Whites live in fear, essentially. A slow gnawing existential anxiety that the other shoe will drop eventually, that they could lose everything if the politics turn wrong and the political settlement that ended minority rule and in which they have trusted will fall apart. More immediately there is the fear of a violent death—farm murders are common. An awareness of security and that this rests with the people with whom you work and see around you is a voiced and unvoiced concern for anyone who chooses to live here.

After a month and a half I have got to know this area and been made welcome by the people for whom it is the centre of their world. It is a privilege, and an honour, really, to be accepted into such a community that is otherwise hard to access and is far more remarkable than realised.

Afrikaners are one side of this world and it is easy to see historical continuity for this tough, resourceful often misrepresented people with their unique past and attachment to land and country. The dominant themes of Afrikaner history are struggles for autonomy and survival while accommodating larger and more powerful forces in the same land—whether the British Empire, the black majority or, more commonly, poverty.  Despite current discontent and nostalgia for the past and lost nationhood—the golden era in Afrikaner historical consciousness are their independent republics of the 19th century which were extinguished by the 1899-1902 Anglo Boer War—there has never been any ideal time, only different sets of risks and adversity.

The Africans who I work with and have got to know are the other occupants of this world into itself and I have listened, been patient and accepted the rewards of their slow confidences, aware that there are things likely left unsaid. As a foreigner I am a neutral party for both. Otherwise their acceptance and friendship is something for which I am infinitely grateful.

I am renovating a derelict house in a remote corner of a farm property, my future home, and there is a new person on my work crew this week. Ezekiel is young—23—and hoping to study human resource management at college, if he can raise the money for tuition. Home is a shack on a nearby white farm where his Mother lives, as a dependent of the white farmer. What does he think of things in this area?

“The other people here are not like you. They have so much and we have so little. Yes, we’ve seen progress since freedom came, but not much changed also. Maybe one day we will live like Kings also?”

It is a cold winter day and the wind swept Free State can feel and look as desolate as the great plains of North America.  One of the farm wives comes into the shop where I am, at the game’s half time.

A man walked past our farm today—he was so sick and awful looking that it scared me, his face was grey as though he had just come from Hell.
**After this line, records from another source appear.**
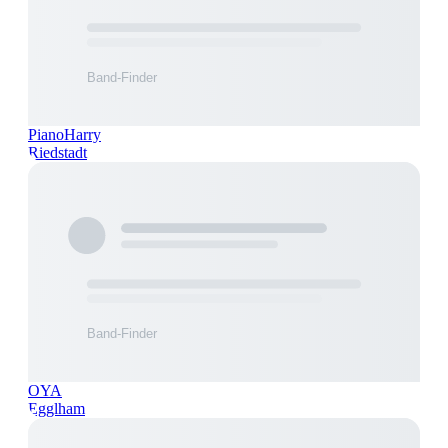
PianoHarry
Riedstadt
OYA
Egglham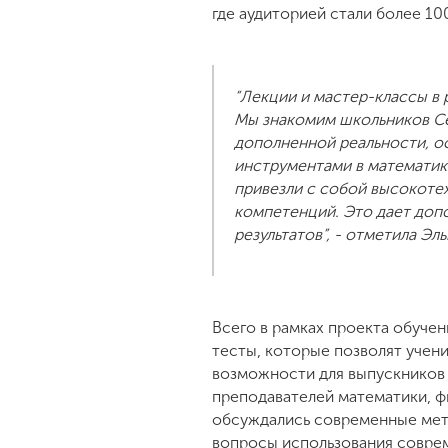
где аудиторией стали более 1
“Лекции и мастер-классы в 
Мы знакомим школьников Се
дополненной реальности, 
инструментами в математике
привезли с собой высокоте
компетенций. Это дает допо
результатов”, - отметила Э
Всего в рамках проекта обуче
тесты, которые позволят учен
возможности для выпускников 
преподавателей математики, ф
обсуждались современные мето
вопросы использования соврем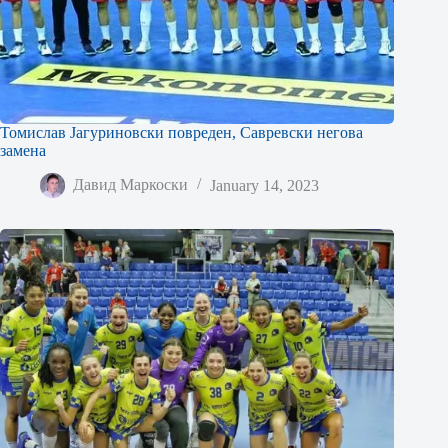
Томислав Јагуриновски повреден, Савревски негова
замена
Давид Маркоски
January 14, 2023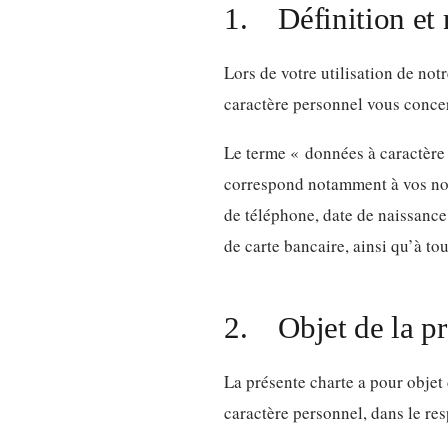
1. Définition et 
Lors de votre utilisation de n
caractère personnel vous conce
Le terme « données à caractère 
correspond notamment à vos nom
de téléphone, date de naissance,
de carte bancaire, ainsi qu’à t
2. Objet de la pr
La présente charte a pour objet
caractère personnel, dans le resp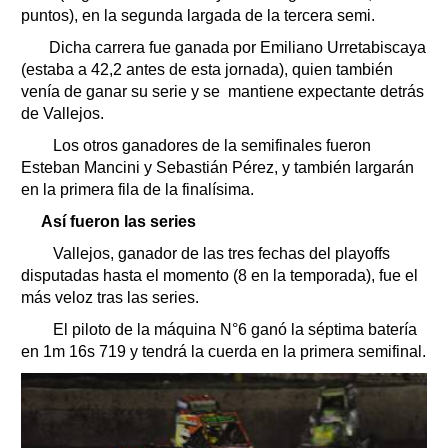
puntos), en la segunda largada de la tercera semi.
Dicha carrera fue ganada por Emiliano Urretabiscaya
(estaba a 42,2 antes de esta jornada), quien también
venía de ganar su serie y se mantiene expectante detrás
de Vallejos.
Los otros ganadores de la semifinales fueron
Esteban Mancini y Sebastián Pérez, y también largarán
en la primera fila de la finalísima.
Así fueron las series
Vallejos, ganador de las tres fechas del playoffs
disputadas hasta el momento (8 en la temporada), fue el
más veloz tras las series.
El piloto de la máquina N°6 ganó la séptima batería
en 1m 16s 719 y tendrá la cuerda en la primera semifinal.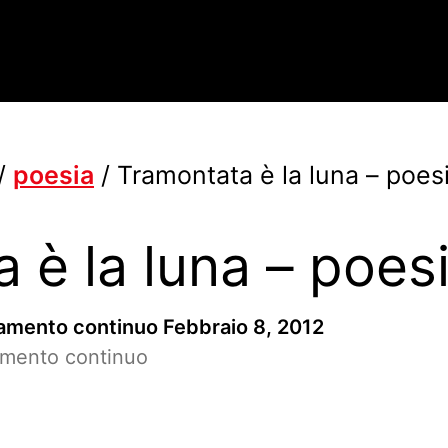
/
poesia
/
Tramontata è la luna – poesi
 è la luna – poesi
ramento continuo
Febbraio 8, 2012
ramento continuo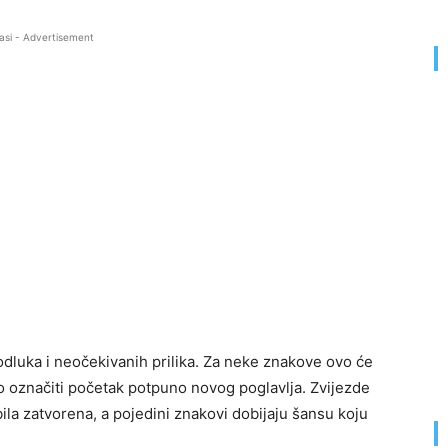
asi - Advertisement
dluka i neočekivanih prilika. Za neke znakove ovo će
ao označiti početak potpuno novog poglavlja. Zvijezde
ila zatvorena, a pojedini znakovi dobijaju šansu koju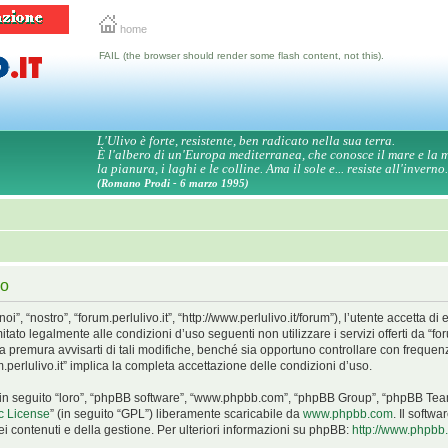
home
FAIL (the browser should render some flash content, not this).
L'Ulivo è forte, resistente, ben radicato nella sua terra.
È l'albero di un'Europa mediterranea, che conosce il mare e la
la pianura, i laghi e le colline. Ama il sole e... resiste all'inverno.
(Romano Prodi - 6 marzo 1995)
so
oi”, “nostro”, “forum.perlulivo.it”, “http://www.perlulivo.it/forum”), l’utente accetta 
itato legalmente alle condizioni d’uso seguenti non utilizzare i servizi offerti da “f
premura avvisarti di tali modifiche, benché sia opportuno controllare con frequen
m.perlulivo.it” implica la completa accettazione delle condizioni d’uso.
BB (in seguito “loro”, “phpBB software”, “www.phpbb.com”, “phpBB Group”, “phpBB Tea
c License
” (in seguito “GPL”) liberamente scaricabile da
www.phpbb.com
. Il softw
 contenuti e della gestione. Per ulteriori informazioni su phpBB:
http://www.phpbb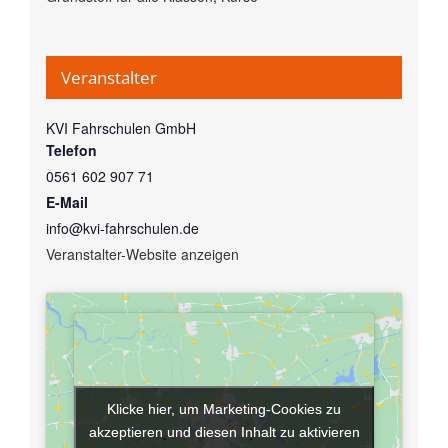
Veranstalter
KVI Fahrschulen GmbH
Telefon
0561 602 907 71
E-Mail
info@kvi-fahrschulen.de
Veranstalter-Website anzeigen
Klicke hier, um Marketing-Cookies zu
Klicke hier, um Marketing-Cookies zu
akzeptieren und diesen Inhalt zu aktivieren
akzeptieren und diesen Inhalt zu aktivieren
But later I recognised him—he had worked for us a year ago. He had come and asked for work and we got him to do something in the garden for a few weeks. I remember that one day his wife came to my door and said, ‘please madam, do you have some food. I am so hungry that I think I will die’.  I asked why he would not feed his own family but he grumbled about having other things to pay for.

 

He didn’t stay with us long. I try to help people if they come and ask for work but it is risky because you don’t know who they are, really, and if you accept someone on your farm then they know you and where you live. The memory of that man has stuck with me. I asked our farm workers about him and they said he had just been released from jail—there is a big prison nearby, 50km away. He looked very unhealthy, with his face swollen as though he’d been beaten in prison, or was ill and had an infection. No one will hire him that way. And I can’t either. People that desperate will murder you.

Back on the soccer pitch in Makwang, the game is ending. Marabelle has drawn the match and will play the next team in a four sided tournament for Soweto Day. Letatsi calls his players into a circle and is delivering a critique of their match performance. The quiet drive of this man and his innate decency is something to admire.